#### Directions
Return exactly the lines of the records below, starting at the line that contains "1.6 i CC 16V" and ending at the line that contains "Peugeot 208", with both of those lines kept.
[Provided information — start]
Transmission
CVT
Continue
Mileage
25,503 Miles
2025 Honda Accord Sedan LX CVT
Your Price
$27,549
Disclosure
[Provided information — finish]
[Provided information — start]
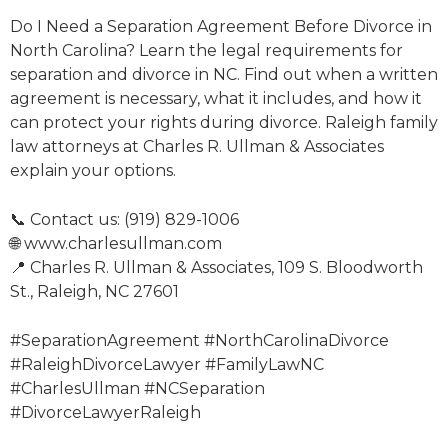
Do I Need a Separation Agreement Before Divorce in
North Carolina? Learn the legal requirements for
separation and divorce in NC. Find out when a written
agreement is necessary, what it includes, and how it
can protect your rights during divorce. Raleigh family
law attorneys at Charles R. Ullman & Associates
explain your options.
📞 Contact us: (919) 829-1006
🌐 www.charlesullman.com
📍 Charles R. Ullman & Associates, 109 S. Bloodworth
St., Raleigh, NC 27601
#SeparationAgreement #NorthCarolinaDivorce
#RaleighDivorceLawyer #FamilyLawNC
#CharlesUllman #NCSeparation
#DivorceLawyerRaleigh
[Provided information — finish]
[Provided information — start]
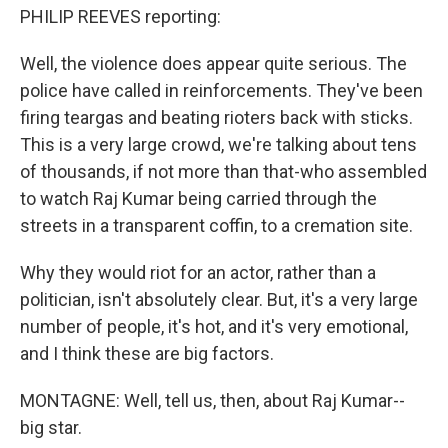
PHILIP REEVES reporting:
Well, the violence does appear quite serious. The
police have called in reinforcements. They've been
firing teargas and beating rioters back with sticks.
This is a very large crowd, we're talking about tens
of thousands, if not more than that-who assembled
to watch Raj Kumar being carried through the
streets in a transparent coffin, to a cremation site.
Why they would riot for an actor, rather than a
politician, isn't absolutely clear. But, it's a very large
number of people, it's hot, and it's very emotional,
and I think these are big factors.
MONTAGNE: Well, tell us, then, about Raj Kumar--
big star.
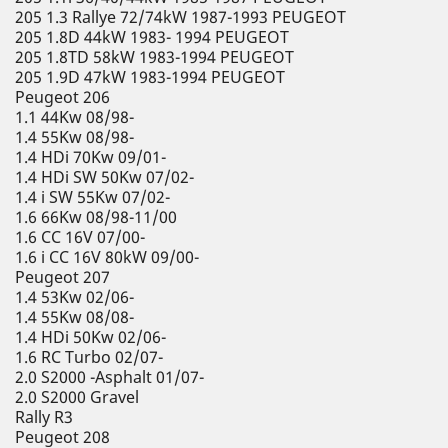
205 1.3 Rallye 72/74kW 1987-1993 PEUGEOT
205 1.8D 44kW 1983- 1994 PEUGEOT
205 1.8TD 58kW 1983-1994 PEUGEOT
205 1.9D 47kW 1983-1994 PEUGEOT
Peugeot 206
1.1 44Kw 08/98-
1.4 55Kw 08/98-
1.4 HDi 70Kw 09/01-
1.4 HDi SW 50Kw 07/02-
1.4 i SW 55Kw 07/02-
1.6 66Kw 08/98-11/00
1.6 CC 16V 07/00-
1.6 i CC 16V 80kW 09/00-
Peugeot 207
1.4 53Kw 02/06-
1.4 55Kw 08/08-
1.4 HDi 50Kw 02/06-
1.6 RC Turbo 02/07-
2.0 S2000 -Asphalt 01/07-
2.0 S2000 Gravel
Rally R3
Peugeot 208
[Provided information — finish]
#### Your response
1.6 i CC 16V 80kW 09/00-
Peugeot 207
1.4 53Kw 02/06-
1.4 55Kw 08/08-
1.4 HDi 50Kw 02/06-
1.6 RC Turbo 02/07-
2.0 S2000 -Asphalt 01/07-
2.0 S2000 Gravel
Rally R3
Peugeot 208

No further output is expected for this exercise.